Health researchers in Indiana are knocking on doors to collect surveys – and DNA samples. A growing number of studies factor in zip code when considering health outcomes.
A new study out of Indiana University looks at the many factors impact health – including genetics, lifestyle habits the physical and social environments.
Indiana University professor Bernice Pescosolido leads the Indiana University Person to Person Health Interview study that puts emphasis on place.
"Knowing how that place where they live, the kind of place where they live, not specifically where they live, works to their advantage of their genetic inheritance or not," says Pescosolido.
Pescosolido says her study looks at how different factors interact.
"We really need that interaction for this next phase of science which looks at them as a whole person, not just the disease in the body in the bed," says Pescosolido.

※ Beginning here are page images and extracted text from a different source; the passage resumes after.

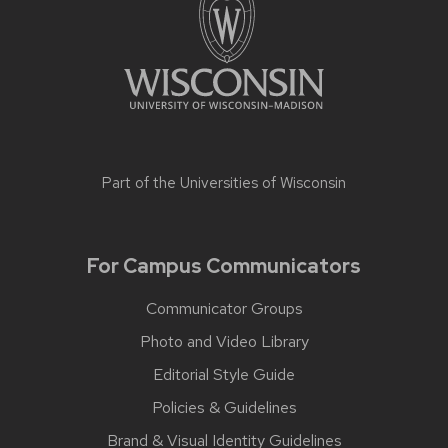
Part of the
Universities of Wisconsin
For Campus Communicators
Communicator Groups
Photo and Video Library
Editorial Style Guide
Policies & Guidelines
Brand & Visual Identity Guidelines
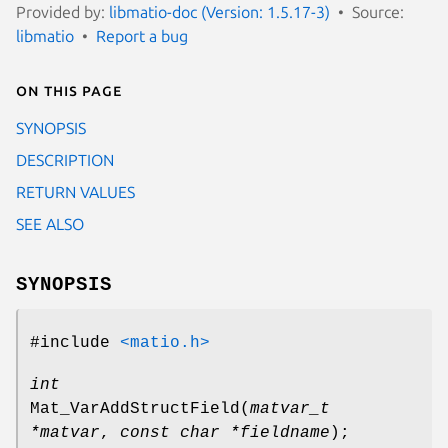
Provided by:
libmatio-doc (Version: 1.5.17-3)
Source:
libmatio
Report a bug
On this page
SYNOPSIS
DESCRIPTION
RETURN VALUES
SEE ALSO
SYNOPSIS
#include
<matio.h>
int
Mat_VarAddStructField
(
matvar_t
*matvar
,
const char *fieldname
);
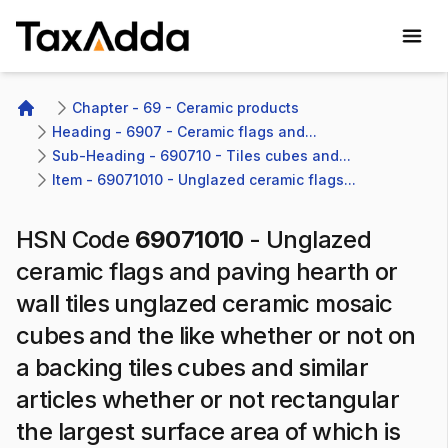
TaxAdda Homepage
Chapter - 69 - Ceramic products
Home
Heading - 6907 - Ceramic flags and...
Sub-Heading - 690710 - Tiles cubes and...
Item - 69071010 - Unglazed ceramic flags...
HSN Code
69071010
-
Unglazed
ceramic flags and paving hearth or
wall tiles unglazed ceramic mosaic
cubes and the like whether or not on
a backing tiles cubes and similar
articles whether or not rectangular
the largest surface area of which is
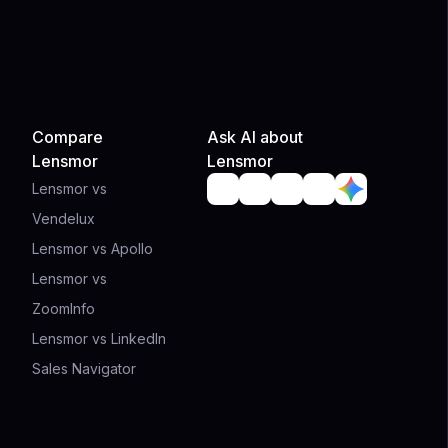
Compare
Ask AI about
Lensmor
Lensmor
Lensmor vs
Vendelux
Lensmor vs Apollo
Lensmor vs
ZoomInfo
Lensmor vs LinkedIn
Sales Navigator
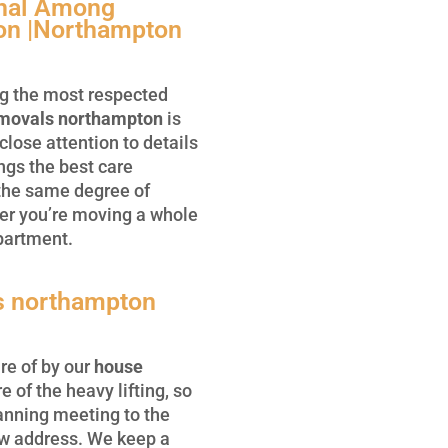
onal Among
on |Northampton
g the most respected
movals northampton
is
close attention to details
ngs the best care
 the same degree of
er you’re moving a whole
partment.
s northampton
re of by our
house
e of the heavy lifting, so
lanning meeting to the
ew address. We keep a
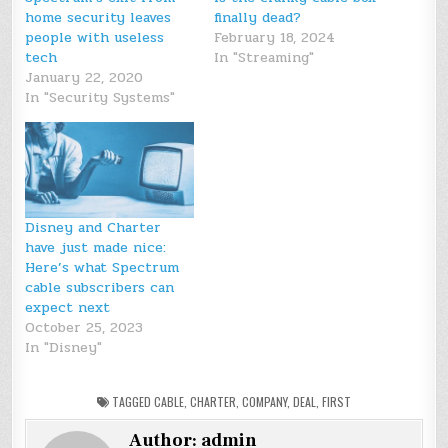
home security leaves
finally dead?
people with useless
February 18, 2024
tech
In "Streaming"
January 22, 2020
In "Security Systems"
Disney and Charter
have just made nice:
Here’s what Spectrum
cable subscribers can
expect next
October 25, 2023
In "Disney"
TAGGED
CABLE
,
CHARTER
,
COMPANY
,
DEAL
,
FIRST
Author:
admin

IU Health field interviewer Paula Williamson has been knocking on doors for the past few months as part of the study. She says people have been very receptive.
"There's part ownership in this project that people want their voices to be heard," says Williamson.
Williamson says she asks about family and personal health history, behaviors, lifestyle, mental health, drug use, health care access, childhood experiences. Not everyone agrees to the DNA sample.
And when it comes to giving the genetic sample, participants are given an extra $25.
Sandra Jo Edwards live in an apartment on the southside of Indianapolis. She had a little trouble filling the sample tube up with spit.
"Actually, I was really like, OK, I couldn't even get it out though because it was so hard," says Edwards.
When Edwards first received an invitation to participate in the Person to Person study. She threw it away.
"I just thought it was just something you know that come from, you know, wherever," says Edwards. "I was like, 'Oh, I'm not gonna do this.'"
But then Paula Williamson knocked on her door, she started thinking about her parents, her possible health path and that of her children.
Both of Edwards' parents had cancer. Her mother is a survivor. Her father passed away.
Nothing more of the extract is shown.